1. Use the transformation determined by the equations in (11.9.2) to find the rectangular vertices that correspond to the polar vertices in the polar rectangle $$P\text{.}$$ In other words, by substituting appropriate values of $$r$$ and $$\theta$$ into the two equations in (11.9.2), find the values of the corresponding $$x$$ and $$y$$ coordinates for the vertices of the polar rectangle $$P\text{.}$$ Label the point that corresponds to the polar vertex $$(r_1, \theta_1)$$ as $$(x_1, y_1)\text{,}$$ the point corresponding to the polar vertex $$(r_2, \theta_1)$$ as $$(x_2, y_2)\text{,}$$ the point corresponding to the polar vertex $$(r_1, \theta_2)$$ as $$(x_3, y_3)\text{,}$$ and the point corresponding to the polar vertex $$(r_2, \theta_2)$$ as $$(x_4, y_4)\text{.}$$

2. Draw a picture of the figure in rectangular coordinates that has the points $$(x_1,y_1)\text{,}$$ $$(x_2,y_2)\text{,}$$ $$(x_3, y_3)\text{,}$$ and $$(x_4,y_4)$$ as vertices. (Note carefully that because of the trigonometric functions in the transformation, this region will not look like a Cartesian rectangle.) What is the area of this region in rectangular coordinates? How does this area compare to the area of the original polar rectangle?

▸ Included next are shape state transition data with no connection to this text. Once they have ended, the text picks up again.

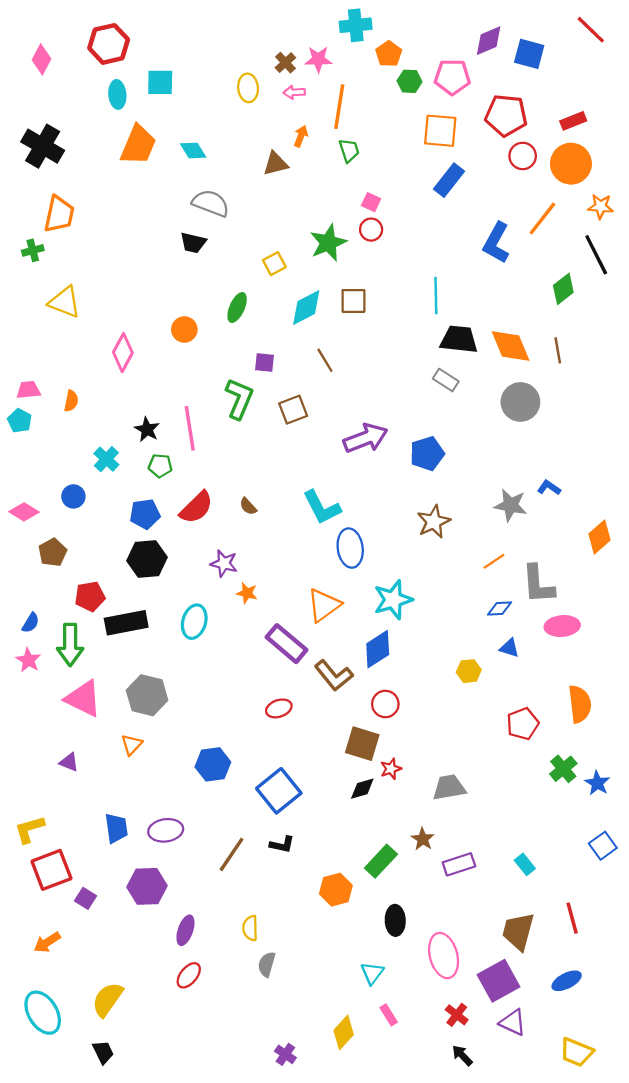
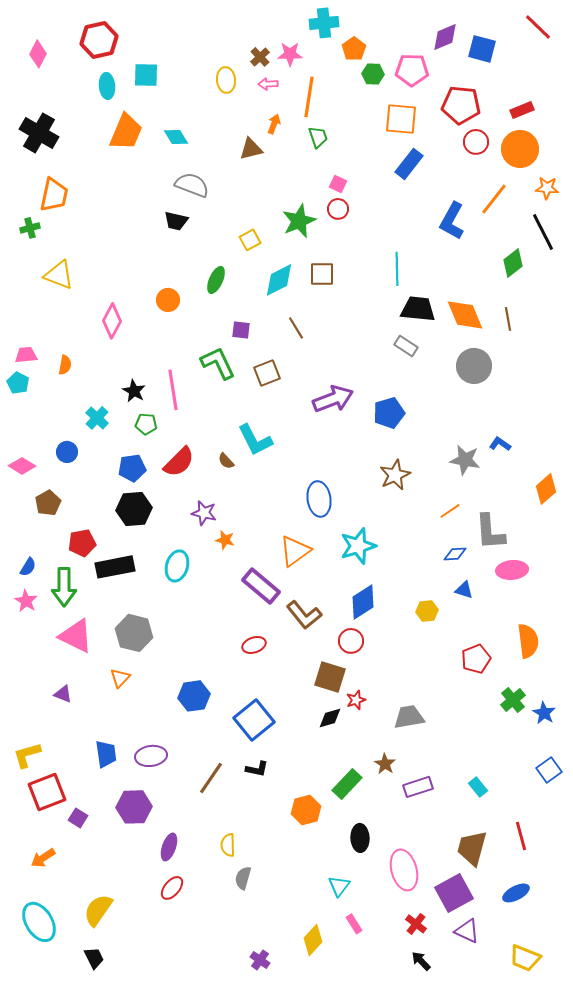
green L-shape: (239, 399) -> (218, 363), turned -48
cyan L-shape: (322, 507) -> (255, 440), moved
blue diamond: (378, 649) -> (363, 602), moved

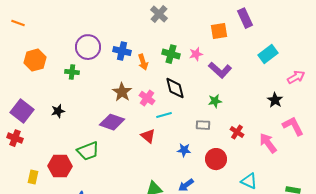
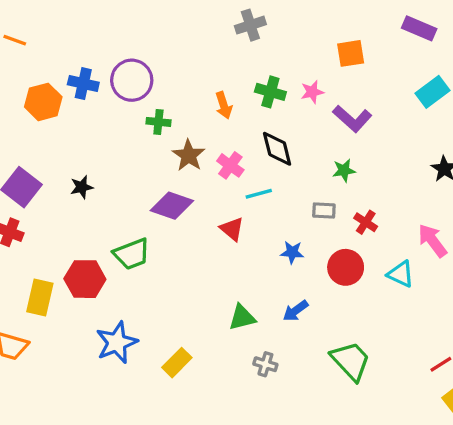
gray cross: (159, 14) -> (250, 25), turned 30
purple rectangle: (245, 18) -> (419, 28), moved, turned -42
blue cross: (122, 51) -> (83, 84), moved
green cross: (72, 72) -> (158, 122), moved
red cross: (237, 132) -> (366, 222), moved
yellow rectangle: (33, 177) -> (40, 297), size x1.5
cyan triangle: (249, 181) -> (401, 274), moved

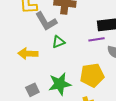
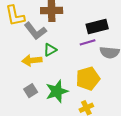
yellow arrow: (28, 54) -> (32, 60), moved
gray square: (32, 90) -> (31, 91), moved

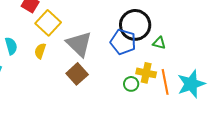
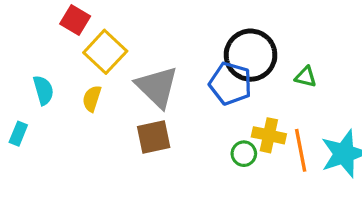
green triangle: (159, 43) -> (306, 77), moved
brown square: (77, 74) -> (154, 137), turned 30

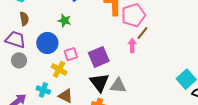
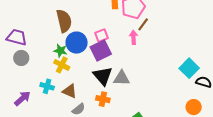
brown semicircle: (24, 19) -> (64, 21), moved, size x1.6
green star: (64, 21) -> (60, 51), moved
blue circle: (47, 43) -> (77, 43), moved
pink square: (71, 54) -> (102, 35), moved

A transformation is another name for function: here, the equations $$x = r\cos(\theta)$$ and $$y = r\sin(\theta)$$ define a function $$T$$ by $$T(r, \theta) = (r\cos(\theta), r\sin(\theta))$$ so that $$T$$ is a function (transformation) from $$\R^2$$ to $$\R^2\text{.}$$ We view this transformation as mapping a version of the $$xy$$-plane where the axes are viewed as representing $$r$$ and $$\theta$$ (the $$r \theta$$-plane) to the familiar $$xy$$-plane.

Subsection11.9.1Change of Variables in Polar Coordinates

The general idea behind a change of variables is suggested by Preview Activity 11.9.1. There, we saw that in a change of variables from rectangular coordinates to polar coordinates, a polar rectangle $$[r_1, r_2] \times [\theta_1, \theta_2]$$ gets mapped to a Cartesian rectangle under the transformation

\begin{equation*} x = r \cos(\theta) \ \ \ \ \ \text{ and } \ \ \ \ \ y = r \sin(\theta). \end{equation*}

The vertices of the polar rectangle $$P$$ are transformed into the vertices of a closed and bounded region $$P'$$ in rectangular coordinates. If we view the standard coordinate system as having the horizontal axis represent $$r$$ and the vertical axis represent $$\theta\text{,}$$ then the polar rectangle $$P$$ appears to us at left in Figure 11.9.1. The image $$P'$$ of the polar rectangle $$P$$ under the transformation given by (11.9.2) is shown at right in Figure 11.9.1. We thus see that there is a correspondence between a simple region (a traditional, right-angled rectangle) and a more complicated region (a fraction of an annulus) under the function $$T$$ given by $$T(r, \theta) = (r\cos(\theta), r\sin(\theta))\text{.}$$ Figure 11.9.1. A rectangle $$P$$ and its image $$P'\text{.}$$

Furthermore, as Preview Activity 11.9.1 suggests, it follows generally that for an original polar rectangle $$P = [r_1, r_2] \times [\theta_1, \theta_2]\text{,}$$ the area of the transformed rectangle $$P'$$ is given by $$\frac{r_2+r_1}{2} \Delta r \Delta \theta\text{.}$$ Therefore, as $$\Delta r$$ and $$\Delta \theta$$ go to 0 this area becomes the familiar area element $$dA = r \, dr \, d\theta$$ in polar coordinates. When we proceed to working with other transformations for different changes in coordinates, we have to understand how the transformation affects area so that we may use the correct area element in the new system of variables.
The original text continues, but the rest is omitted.